Ian Christian of Cumberland completed the Real Jobs Rhode Island program, in partnership with We Make RI, the manufacturing group’s non-profit division, to take his classroom hours for his apprenticeship, and is now working at Antaya as a level one apprentice. Christian will become a toolmaker’s apprentice next year.

At a prearranged meeting Christian and Raimondo met at Iggy’s Doughboy and Chowder House in Oakland Beach.

Christian told how he found the program.

“I was a graphic designer looking for work, looking to go back to school and to get training. My friend told me about apprenticeships, so I started looking them up online and saw this program, met with Brendon, one of the great teachers, and he explained what manufacturing was,” said Christian.

Christian thinks most people don’t understand manufacturing as it is today.

“They think it’s an assembly line of people putting pieces together, and it's a whole new world and with a computer background I’d do well. There's more machines and more computers happening, it’s the future, like an evolution of tech and manufacturing. So [before the program] I wasn’t ready to just jump into the job, and you leave the program ready, and I work for Antaya Tech now,” he said.

Antaya Technologies, which specializes in automotive glass connectors for defrosters, heard about Ian through the relationships he built through the Real Jobs program. Christian has completed three sets of 144 hours of classroom work, and will complete 6,000 hours of work experience in the next three years, rising to the next level of apprenticeship each 2,000-work hours.

Raimondo asked Christian if he had taken trigonometry, and then told a story of “a guy who was in the program, and he said he hated math in high school and loved trig for manufacturing because it was relevant.” Ian then spoke on how in their training program, they don’t let you fail, and will help you until you do well in your classes.

According to We Make RI director Barbara Johnson, the program 210 graduates since it began in 2013. She said the program puts students in a better place to receive jobs with a livable wage with benefits and vacation time. There are 10 jobs for every graduate of the program in manufacturing.

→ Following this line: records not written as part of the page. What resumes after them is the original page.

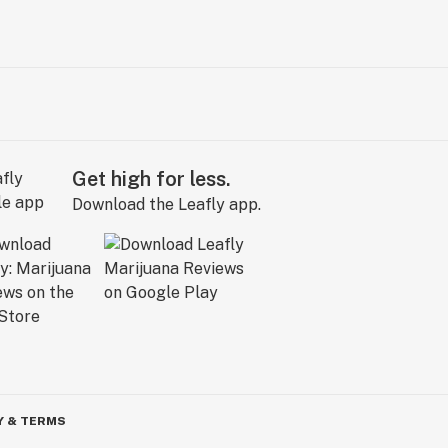
Get high for less.
Download the Leafly app.
Y & TERMS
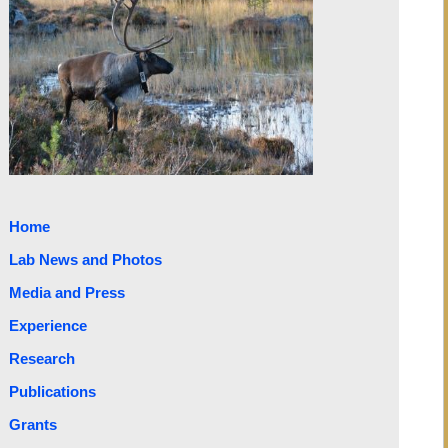
Home
Lab News and Photos
Media and Press
Experience
Research
Publications
Grants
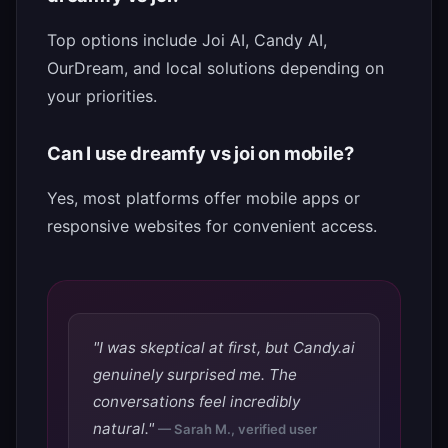
Top options include Joi AI, Candy AI,
OurDream, and local solutions depending on
your priorities.
Can I use dreamfy vs joi on mobile?
Yes, most platforms offer mobile apps or
responsive websites for convenient access.
"I was skeptical at first, but Candy.ai
genuinely surprised me. The
conversations feel incredibly
natural."
— Sarah M., verified user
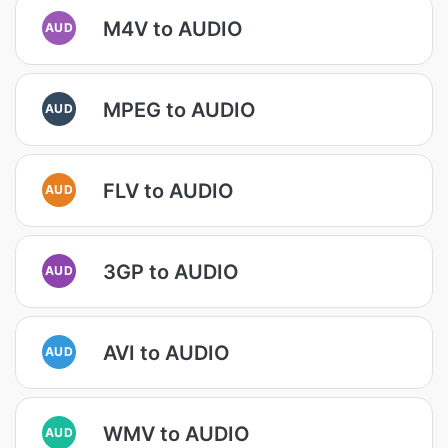
M4V to AUDIO
AUD
MPEG to AUDIO
AUD
FLV to AUDIO
AUD
3GP to AUDIO
AUD
AVI to AUDIO
AUD
WMV to AUDIO
AUD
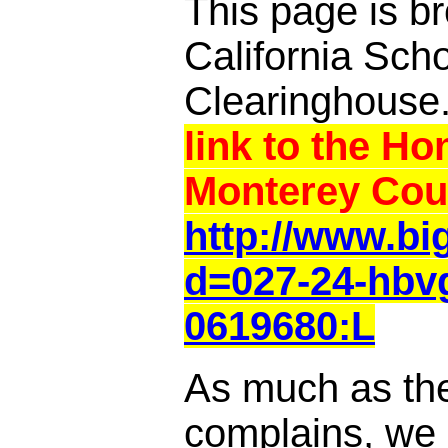
This page is br
California Sch
Clearinghouse
link to the Ho
Monterey Cou
http://www.b
d=027-24-hbvg
0619680:L
As much as th
complains, we a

Raimondo was surprised by this fact, and asked for exact statistics in the future. Real Jobs now has apprenticeship programs in broad healthcare and pharmacy tech at CVS, as well as medical coding apprenticeships and multiple culinary apprenticeships.

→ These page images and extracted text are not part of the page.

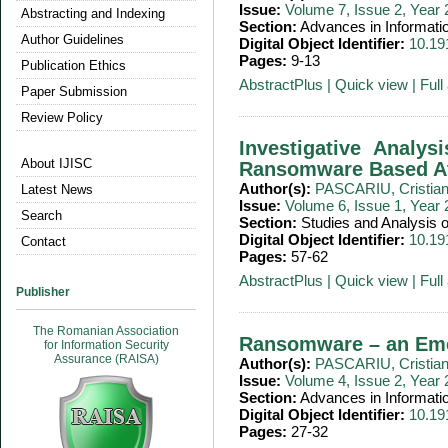
Issue:
Volume 7, Issue 2, Year
Abstracting and Indexing
Section:
Advances in Informati
Author Guidelines
Digital Object Identifier:
10.19
Pages:
9-13
Publication Ethics
AbstractPlus
|
Quick view
|
Full 
Paper Submission
Review Policy
Investigative Analy
About IJISC
Ransomware Based At
Author(s):
PASCARIU, Cristia
Latest News
Issue:
Volume 6, Issue 1, Year
Search
Section:
Studies and Analysis
Digital Object Identifier:
10.19
Contact
Pages:
57-62
AbstractPlus
|
Quick view
|
Full 
Publisher
The Romanian Association
Ransomware – an Eme
for Information Security
Assurance (RAISA)
Author(s):
PASCARIU, Cristia
Issue:
Volume 4, Issue 2, Year
Section:
Advances in Informati
Digital Object Identifier:
10.19
Pages:
27-32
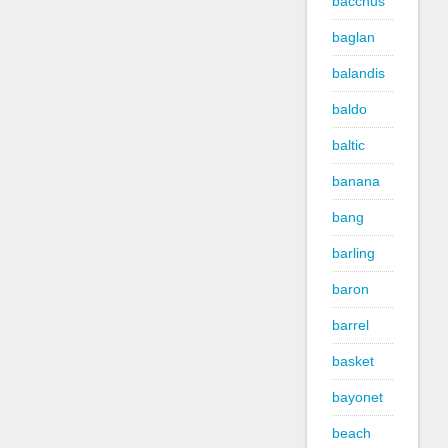
bacchus
baglan
balandis
baldo
baltic
banana
bang
barling
baron
barrel
basket
bayonet
beach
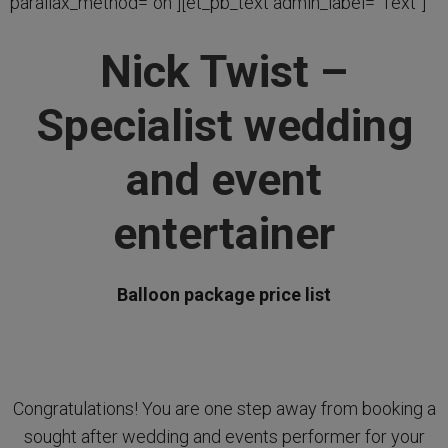
parallax_method=”on”][et_pb_text admin_label=”Text”]
Nick Twist –
Specialist wedding
and event
entertainer
Balloon package price list
Congratulations! You are one step away from booking a
sought after wedding and events performer for your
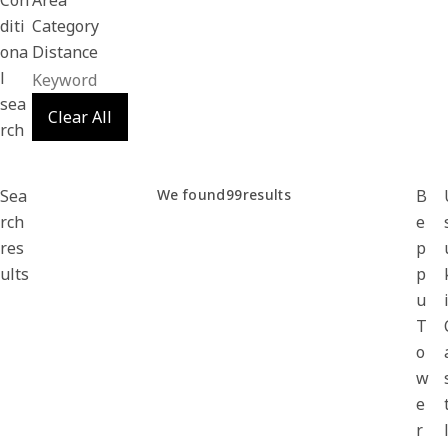
Con
Area
diti
Category
ona
Distance
l
sea
Clear All
rch
Sea
We found
99
results
B
rch
e
res
p
ults
p
u
T
o
w
e
r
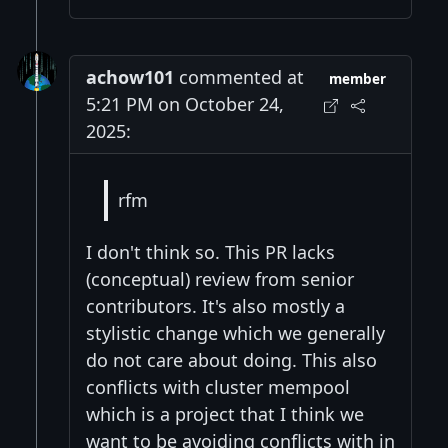
achow101
commented at
member
5:21 PM on October 24,
2025:
rfm
I don't think so. This PR lacks
(conceptual) review from senior
contributors. It's also mostly a
stylistic change which we generally
do not care about doing. This also
conflicts with cluster mempool
which is a project that I think we
want to be avoiding conflicts with in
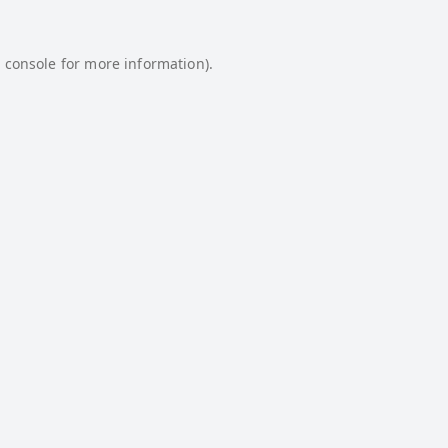
 console
for more information).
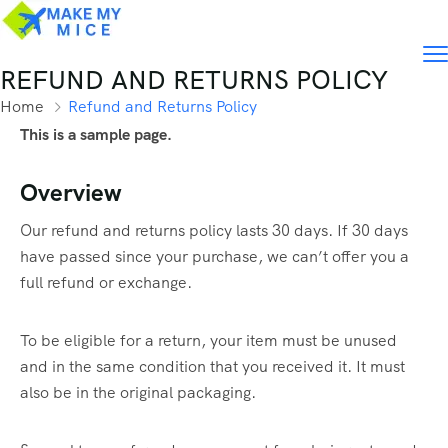
REFUND AND RETURNS POLICY
Home
Refund and Returns Policy
This is a sample page.
Overview
Our refund and returns policy lasts 30 days. If 30 days
have passed since your purchase, we can’t offer you a
full refund or exchange.
To be eligible for a return, your item must be unused
and in the same condition that you received it. It must
also be in the original packaging.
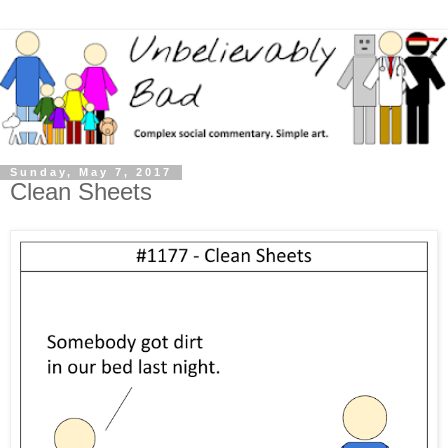
Sunday, May 7, 2017
Clean Sheets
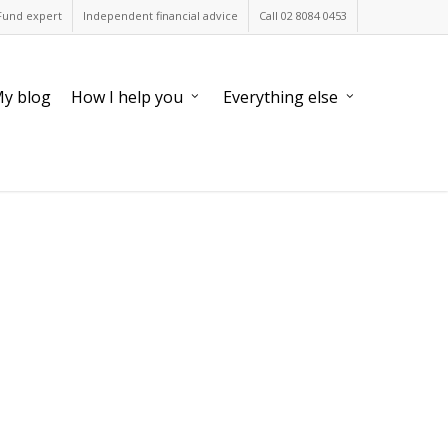
Fund expert
Independent financial advice
Call 02 8084 0453
y blog
How I help you
Everything else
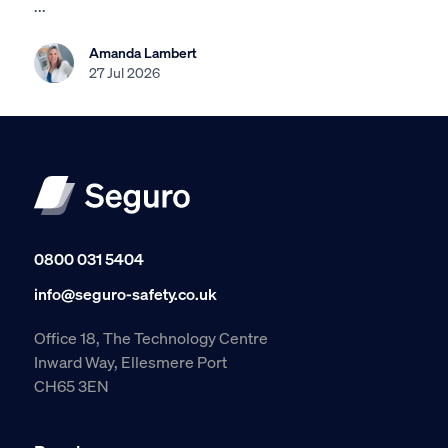
...
Amanda Lambert
27 Jul 2026
0800 031 5404
info@seguro-safety.co.uk
Office 18, The Technology Centre
Inward Way, Ellesmere Port
CH65 3EN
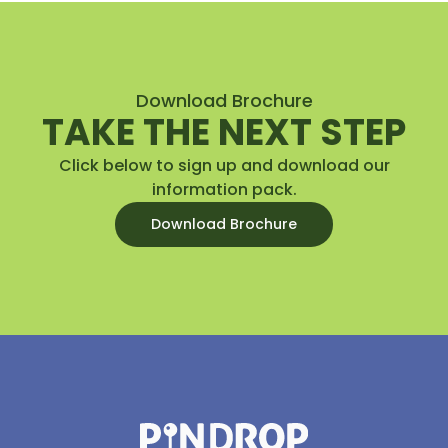
Download Brochure
TAKE THE NEXT STEP
Click below to sign up and download our
information pack.
Download Brochure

As the lunch wrapped up and the Governor was told it was time she leave to get to her next appointment, she promised to double Real Jobs funding, staying in line with her Rhode Island Promise platform to make post secondary education affordable and accessible to all students in Rhode Island. She then took the opportunity to speak to different patrons at Iggy’s Chowder House and Iggy’s Boardwalk restaurant.